I am so saddened by the situation in Egypt. Not that i ever thought it would be easy. But I did hope that the events in Tahrir square over a year ago would have brought all sides together to create something for everybody, all Egyptians. I do hope that they can all be guided by God towards understanding and dialogue; and compromise, which is essential.
The Tahrir square revolution sent a wonderfully strong signal to all the Muslim world and well beyond, which can never be forgotten or ignored; but it also drew all Egyptians together, gave them a sense of belonging, and a pride in their country and in what they could achieve. It would be a tragedy if this feeling should be lost because of internal strife. The Muslim Brotherhood before the elections appeared to me, a Westerner who is informed by Western media, as the embodiment of the extreme Islamic fringe in Egypt. But when they won by a landslide I was encouraged to assume that if such a great swathe of the population had chosen it, it could not be such an extreme party. It now appears that this was a wrong conclusion: on the wave of his success President Morsi had apparently begun an immediate clamp-down on all Islamic matters which included many of the day-to-day aspirations of the (predominantly young) Egyptians.

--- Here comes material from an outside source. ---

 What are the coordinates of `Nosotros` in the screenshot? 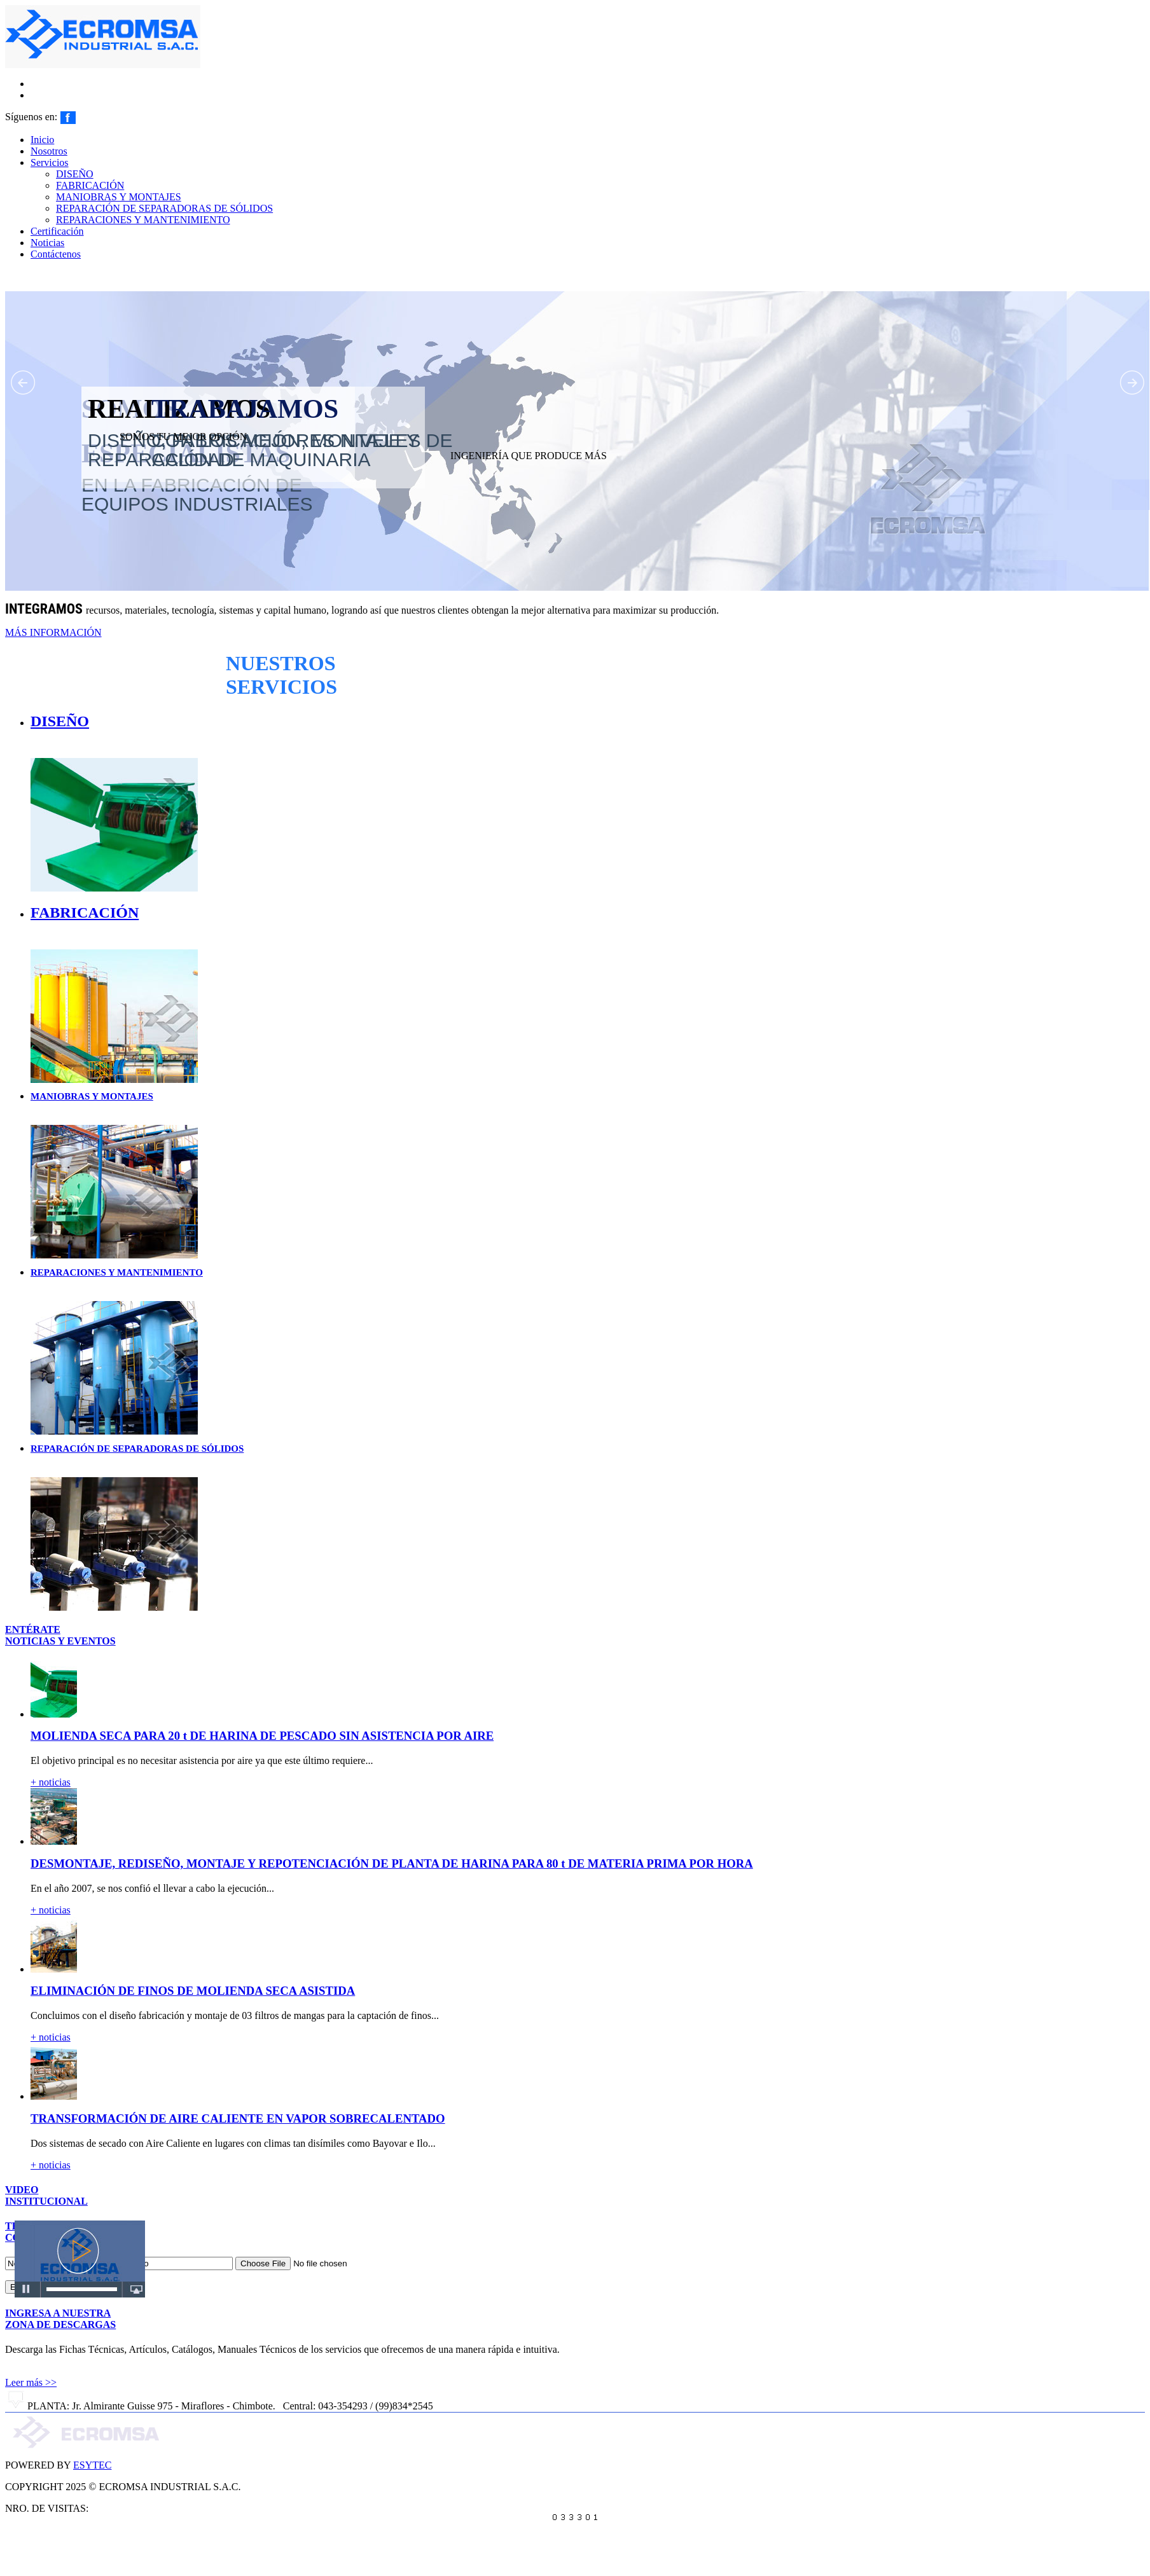 It's located at (49, 151).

Or did he? And if this had been his intention from the start, how is it possible that he won so many votes? Did he keep his true intentions from his potential followers? Or are the majority of Egyptians actually prone to having a strict and conservative Islamic State? I think I would like to understand what lies underneath this upheaval, which does not appear to me to be at all clear. There is no doubt that the Egyptian interim government is making a gross mistake in sending out the army to mow down protesters. This will exacerbate and deepen divisions and create enmities which will last for many years. But the key to the situation is to understand what the two sides really want. Are they really so clearly divided, in black and white terms, between the ‘liberals’ who want to adopt all the ‘progressive’ forms of life, western style, and the ‘traditionalists’, who are keen to follow a conservative, religious-oriented form of government? It seems unlikely. I am sure that the vast majority of the ‘liberals’ also consider themselves to be good Muslims; and that the vast majority of ‘traditionalists’ are quite happy to listen to pop music and watch American trash action movies. So why the violent uprising, and the violent repression? Can there be no dialogue between the sides?
Seen from London, and interpreted by someone who certainly is no expert of Middle Eastern politics, the easy answer is that Morsi inspired the Egyptian people with a vision of embarking on a nationalist path based on Islamic principles and free from US interference. He was then hampered by the Egyptian Mubarak-era elite which clearly still hold the majority of the levers of power, and which was encouraged by the US to resist Morsi. So, essentially back to the US, as usual. But Morsi made the mistake of behaving in a Mubarak-like style (possibly a tendency to heavy-handed plodding typical of the Egyptian political psyche?) by trying to overcome his difficulties and his limitations through the grabbing of all power to himself and possibly overestimating the fundamentalist leanings of Egyptians as a whole. He should have (but probably could not have, in today’s Egypt) talked to his enthusiastic followers and asked them to support his fight, while reassuring the others that he was on their side, too. He should (since I believe he is no Middle-Eastern Taliban) have adopted measures which demonstrated his intentions to the Egyptian people. He should have had, and shown, faith in his own people, the whole people of Egypt. All this is wishful thinking of course. But it seems to show in my opinion that the answer to the problem rests with the political meddling of an entrenched Mubarak-era elite and powerful army, too used to brokering power and dependent on heavy subsidies from the United States; and to a way of making politics and of governing which have been surpassed by the events of the Arab Spring, which have placed the Egyptians at the forefront of what could be one of the most seminal events of a generation not only in the Middle East but by reflection in the world at large. We must make sure that we do not appear to condone the reactionary forces which are at work in Egypt at the moment.
We must make sure that we support those, from all sides, who are struggling to free themselves from foreign blackmail in order to build a society for themselves on their own terms and in their own image. It will not be easy. But in the long run no-one has ever been able to suppress the aspirations of a whole people.
Brandino Machiavelli is a retired documentary filmmaker who now works in business development consultancy. He is a Fellow of the Muslim Institute.